In machine learning, this guarantees that whether you use \(L_1\) or \(L_2\) regularization, the underlying topological properties
(such as convergence of sequences) remain strictly identical, even though the geometric shape of the unit ball changes.
Example 2: \((-1, 1)\) and \(\mathbb{R}\) (Topological Equivalence)
Consider the open interval \(X = (-1, 1)\) and \(Y = \mathbb{R}\) equipped with the standard Euclidean metric.
Let \(f: (-1, 1) \to \mathbb{R}\) be defined by:
\[
f(x) = \tan\left(\frac{\pi}{2}x\right).
\]
This function is a bijection, and both \(f\) and its inverse \(f^{-1}(y) = \frac{2}{\pi}\arctan(y)\) are continuous.
Thus, \(f\) is a homeomorphism, meaning \((-1, 1)\) and \(\mathbb{R}\) are topologically equivalent.
Notice a profound consequence: \(X\) is bounded, but \(Y\) is unbounded. Furthermore, \(Y\) is complete, but \(X\) is
not (e.g., the sequence \(x_n = 1 - 1/n\) is Cauchy on \(X\) but does not converge on \(X\)). This demonstrates that
topological equivalence preserves the "connectivity" and "openness" of a space, but does not necessarily
preserve metric properties like boundedness or completeness.
Note on Uniform Equivalence:
While uniform equivalence might seem like a 'niche' middle ground between topological and Lipschitz equivalence,
it plays a vital role in analysis: it is the minimal condition required to preserve the completeness
of a metric space. While a homeomorphism (topological) can map a complete space to an incomplete one (as seen in this example),
a uniform homeomorphism ensures that Cauchy sequences remain Cauchy, thus preserving the convergence structure essential
for the completion of spaces.
Properties of a space that are preserved under homeomorphisms - such as compactness and connectedness - are called topological invariants.

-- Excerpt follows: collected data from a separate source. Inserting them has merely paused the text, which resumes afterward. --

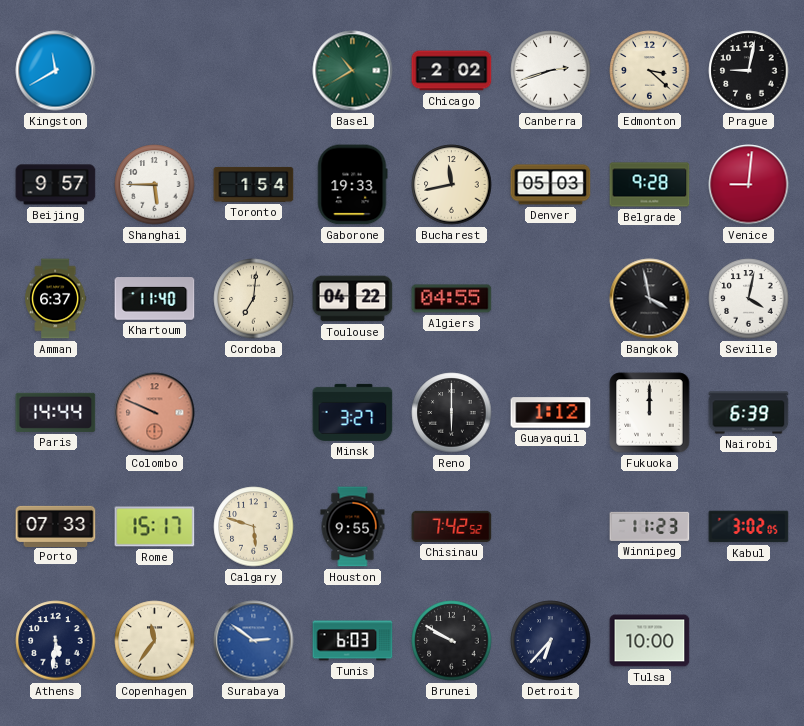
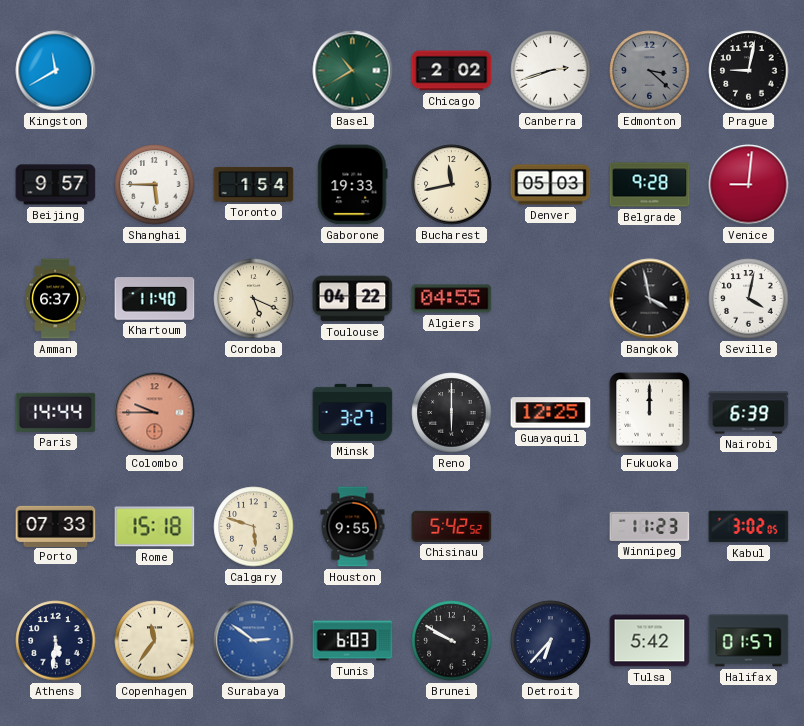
Edmonton dial: cream -> grey
Cordoba: 7:01 -> 5:19
Colombo: 9:49 -> 9:45
Guayaquil: 1:12 -> 12:25
Rome: 15:17 -> 15:18
Chisinau: 7:42 -> 5:42
Tulsa: 10:00 -> 5:42
Halifax: none -> 01:57
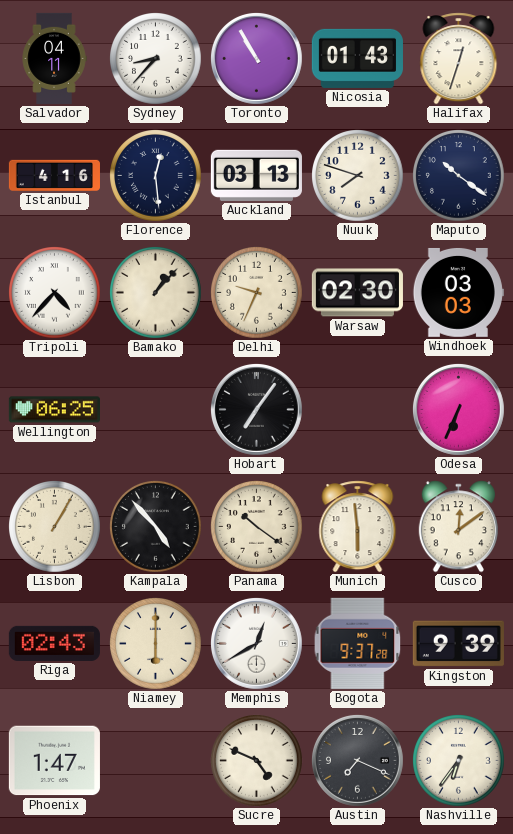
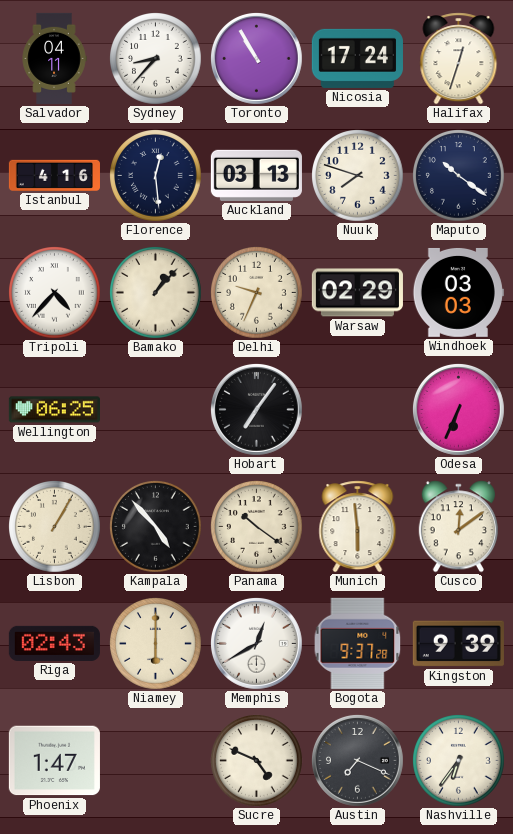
Nicosia: 01:43 -> 17:24
Warsaw: 02:30 -> 02:29
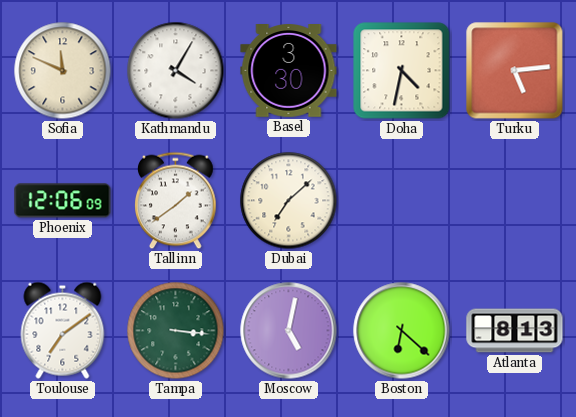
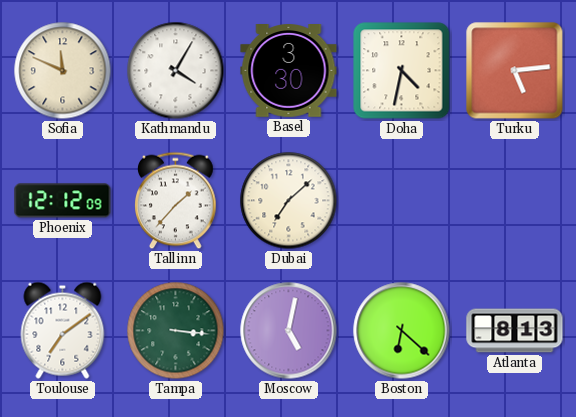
Phoenix: 12:06 -> 12:12
Tallinn: 1:39 -> 1:37
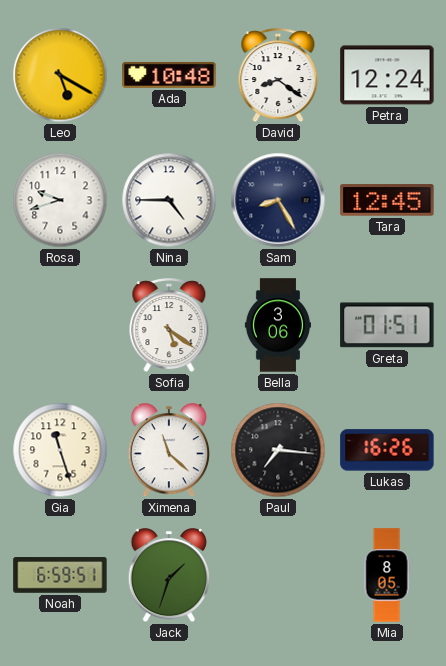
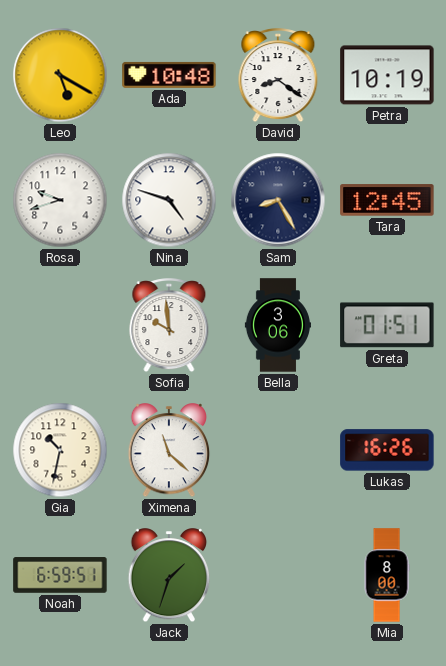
Petra: 12:24 -> 10:19
Nina: 4:45 -> 4:48
Sofia: 5:21 -> 9:59
Gia: 11:27 -> 10:32
Paul: 7:16 -> none
Mia: 8:05 -> 8:00
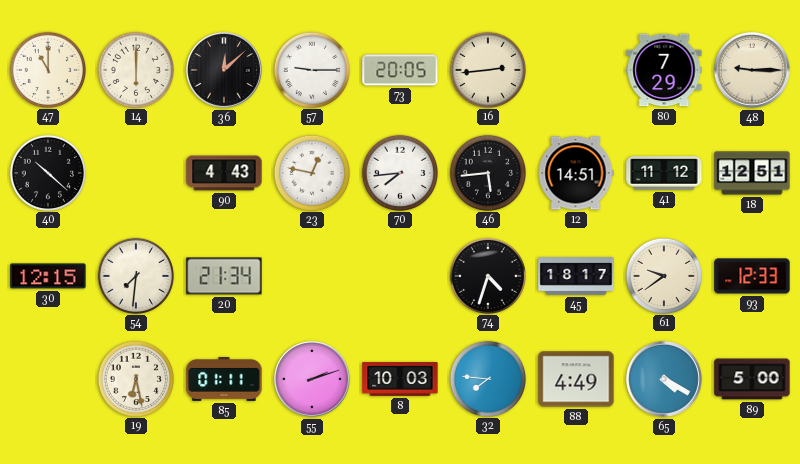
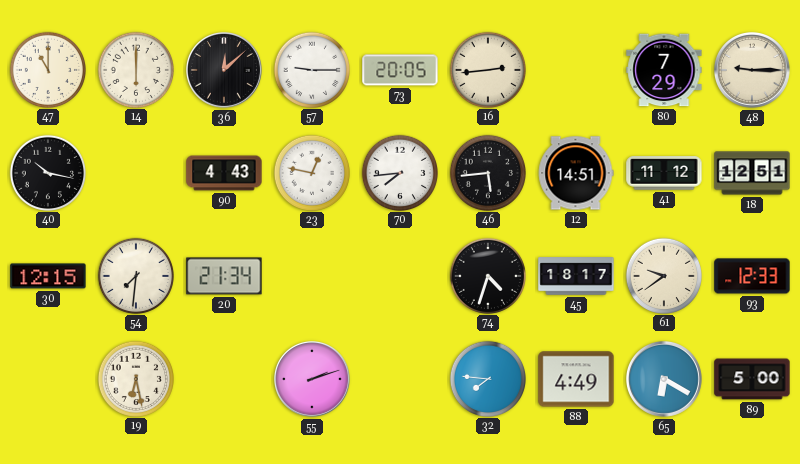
40: 10:22 -> 10:17
85: 01:11 -> none
8: 10:03 -> none
65: 4:20 -> 6:20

As we move toward Geometric Deep Learning, we will study Manifolds. A topological space is considered an \(n\)-dimensional manifold if it is
locally homeomorphic to \(\mathbb{R}^n\) with additional technical conditions. Understanding homeomorphism is the absolute prerequisite for formalizing how
complex data structures (like graphs or 3D surfaces) can be analyzed mathematically.